For prime powers like $4$ and $9$, there are primitive roots, and all exponentiation can be put in terms of powers of these primitive roots. Once you have expressed your exponentiation in terms of these primitive roots, it is straightforward to relate exponentiation of different integers in terms of the powers of the primitive roots locally for each prime. Then you can again combine with the Chinese Remainder Theorem to deduce more general relationships.

This requires some work, though. This doesn't necessarily require making the whole multiplication table, but it does require having primitive roots and knowing how to express integers in terms of these roots --- and this frequently does entail having a multiplication table.

Answer 2

CRT yields a ring isomorphism $\, \Bbb Z_{36}\cong \Bbb Z_4\times \Bbb Z_9\,$ via $\,n\mapsto (n\bmod 4,\,n\bmod 9).\,$ Here $\Bbb Z_4\times \Bbb Z_9$ is a product ring, i.e. the set of pairs $\,(a_1,a_2),\ a_1\in \Bbb Z_4,\, a_2\in \Bbb Z_9$ with pointwise sum and product

$$ \begin{align} (a_1,a_2) + (b_1,b_2) &\,=\, (a_1+ b_1,\ a_2 + b_2)\\[.2em] (a_1,a_2)\ \cdot\ (b_1,b_2) &\,=\, (a_1 \ \cdot\ b_1,\ a_2\ \cdot\ b_2)\\[.2em] \Longrightarrow\ \ (a_1,\,a_2)^n\! &\,=\, (a_1^n,\ a_2^n) \end{align}\qquad$$

and where equality is pointwise congruence, i.e.

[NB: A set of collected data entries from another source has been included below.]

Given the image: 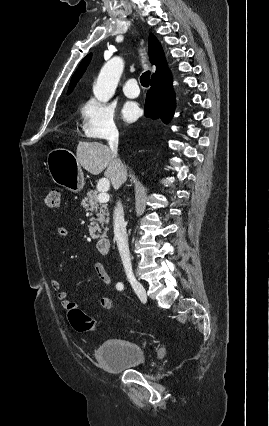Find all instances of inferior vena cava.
I'll return each instance as SVG.
<instances>
[{"mask_svg":"<svg viewBox=\"0 0 269 426\" xmlns=\"http://www.w3.org/2000/svg\"><path fill=\"white\" fill-rule=\"evenodd\" d=\"M118 131H112L108 138L110 150L112 151L115 158H117L118 150ZM120 168H123V164L119 161ZM114 234L117 241L118 250L124 265L125 272L127 275H132L131 258L128 247V237L126 232V223L124 220V211L120 201L117 202L114 210Z\"/></svg>","mask_w":269,"mask_h":426,"instance_id":"602c4592","label":"inferior vena cava"}]
</instances>
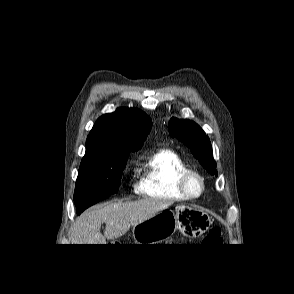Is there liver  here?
<instances>
[{"mask_svg": "<svg viewBox=\"0 0 294 294\" xmlns=\"http://www.w3.org/2000/svg\"><path fill=\"white\" fill-rule=\"evenodd\" d=\"M169 201L145 198L139 201L114 202L83 212L71 226L72 244H106V239H117L158 212L167 209ZM105 223L104 235L101 224Z\"/></svg>", "mask_w": 294, "mask_h": 294, "instance_id": "obj_1", "label": "liver"}]
</instances>
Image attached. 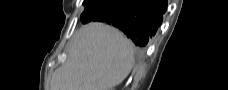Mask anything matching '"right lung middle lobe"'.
I'll return each instance as SVG.
<instances>
[{
	"label": "right lung middle lobe",
	"instance_id": "right-lung-middle-lobe-1",
	"mask_svg": "<svg viewBox=\"0 0 228 90\" xmlns=\"http://www.w3.org/2000/svg\"><path fill=\"white\" fill-rule=\"evenodd\" d=\"M99 0H84L83 5L88 6L90 3H98Z\"/></svg>",
	"mask_w": 228,
	"mask_h": 90
}]
</instances>
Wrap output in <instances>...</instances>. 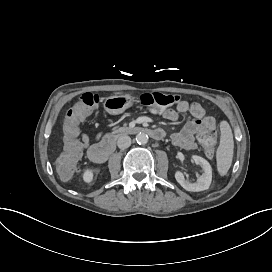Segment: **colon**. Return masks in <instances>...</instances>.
I'll use <instances>...</instances> for the list:
<instances>
[{"instance_id":"colon-1","label":"colon","mask_w":272,"mask_h":272,"mask_svg":"<svg viewBox=\"0 0 272 272\" xmlns=\"http://www.w3.org/2000/svg\"><path fill=\"white\" fill-rule=\"evenodd\" d=\"M177 100L175 95H165L163 93L154 92L151 94H143L140 96L139 102L142 106L147 107L152 112L165 110L174 104ZM99 103V96L94 93H85L76 104L66 111V133L61 141L63 151L60 160L57 162V172L62 180H69L71 172H74L79 167L78 158L82 154V149L79 145L80 136L77 133V127L80 120L90 118L93 115L92 108ZM201 139L206 150L211 149L217 144V134L215 124L212 120H207L204 123V132L201 134Z\"/></svg>"}]
</instances>
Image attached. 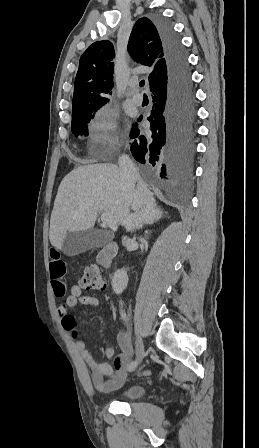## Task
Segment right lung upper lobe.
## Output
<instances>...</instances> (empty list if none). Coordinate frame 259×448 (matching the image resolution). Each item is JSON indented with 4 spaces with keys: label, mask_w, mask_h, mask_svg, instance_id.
I'll list each match as a JSON object with an SVG mask.
<instances>
[{
    "label": "right lung upper lobe",
    "mask_w": 259,
    "mask_h": 448,
    "mask_svg": "<svg viewBox=\"0 0 259 448\" xmlns=\"http://www.w3.org/2000/svg\"><path fill=\"white\" fill-rule=\"evenodd\" d=\"M128 52L139 63L154 69L148 80L151 92L168 83V68L162 39L156 24L138 19L130 35ZM115 52L107 40L96 41L82 54L76 75L72 112L104 105L113 88Z\"/></svg>",
    "instance_id": "1"
}]
</instances>
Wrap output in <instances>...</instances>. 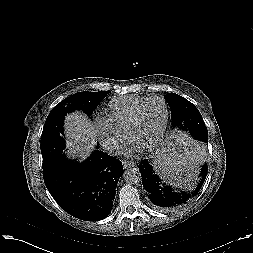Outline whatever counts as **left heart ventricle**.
<instances>
[{
	"instance_id": "1",
	"label": "left heart ventricle",
	"mask_w": 253,
	"mask_h": 253,
	"mask_svg": "<svg viewBox=\"0 0 253 253\" xmlns=\"http://www.w3.org/2000/svg\"><path fill=\"white\" fill-rule=\"evenodd\" d=\"M165 120V105L159 100L152 101L142 111L131 140L144 148L159 134Z\"/></svg>"
}]
</instances>
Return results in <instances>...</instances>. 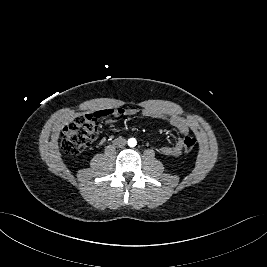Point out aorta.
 Listing matches in <instances>:
<instances>
[{
    "instance_id": "762f6f07",
    "label": "aorta",
    "mask_w": 267,
    "mask_h": 267,
    "mask_svg": "<svg viewBox=\"0 0 267 267\" xmlns=\"http://www.w3.org/2000/svg\"><path fill=\"white\" fill-rule=\"evenodd\" d=\"M136 144H137V141H136L135 138H130V139L128 140V145H129L130 147H135Z\"/></svg>"
}]
</instances>
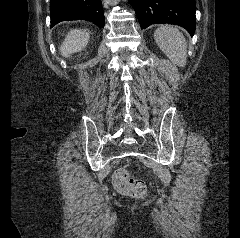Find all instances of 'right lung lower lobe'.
I'll use <instances>...</instances> for the list:
<instances>
[{
  "instance_id": "right-lung-lower-lobe-1",
  "label": "right lung lower lobe",
  "mask_w": 240,
  "mask_h": 238,
  "mask_svg": "<svg viewBox=\"0 0 240 238\" xmlns=\"http://www.w3.org/2000/svg\"><path fill=\"white\" fill-rule=\"evenodd\" d=\"M51 27L62 21L87 20L104 26V12L101 0H51Z\"/></svg>"
}]
</instances>
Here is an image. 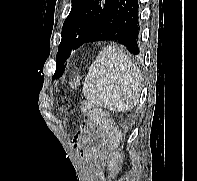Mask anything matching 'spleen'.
Here are the masks:
<instances>
[{
  "label": "spleen",
  "mask_w": 197,
  "mask_h": 181,
  "mask_svg": "<svg viewBox=\"0 0 197 181\" xmlns=\"http://www.w3.org/2000/svg\"><path fill=\"white\" fill-rule=\"evenodd\" d=\"M140 91V70L121 49L111 45L97 55L83 83L88 101L118 112L133 108Z\"/></svg>",
  "instance_id": "1"
}]
</instances>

$$(a_1,a_2) = (b_1,b_2) \iff \begin{align} &a_1\equiv b_1\!\!\!\pmod{\!4}\\ \&\ \ &a_2\equiv b_2\!\!\!\pmod{\!9}\end{align}\qquad$$

Notice $\ 8\in\Bbb Z_{36}\,$ maps to $\,(0,-1),\,$ by $\,8\equiv 0\pmod{\!4},\ \ 8\equiv -1\pmod{\!9}$
and $\,{-}10\in \Bbb Z_{36}\,$ maps to $\,(2,-1)$.

Therefore $\,8^n$ maps to $\,(0,-1)^n = (0^n,(-1)^n) = (0,(-1)^n)$
and $\ (-10)^n\,$ maps to $\,(2,-1)^n = (\color{#c00}{2^n},(-1)^n) = (\color{#c00}0,(-1)^n)\,$ for $\,n\ge 2\,$ by $\,\color{#c00}{2^n\equiv 0}\pmod{\!4}$

So for $\,n\ge 2\,$ the CRT isomorphism maps $\,8^n\,$ and $\,(-10)^n\,$ to the same element, hence they must also be the same element in $\,\Bbb Z_{36},\,$ i.e congruent $\!\bmod 36,\,$ since an isomorphism is in particular a bijection of sets.

You could also prove the same without using CRT, i.e. show that $\,8^n\equiv (-10)^n\,$ mod $\,4\,$ & mod $\,9\,$ for $\,n\ge 2,\,$ so $\,8^n-(-10)^n\,$ is divisible by both $\,4$ & $9\,$ so also by $\,{\rm lcm}(4,9) = 4\cdot 9 = 36,\,$ hence $\,8^n\equiv (-10)^n\pmod{\!36}\,$ too. But this yields less insight than does using CRT.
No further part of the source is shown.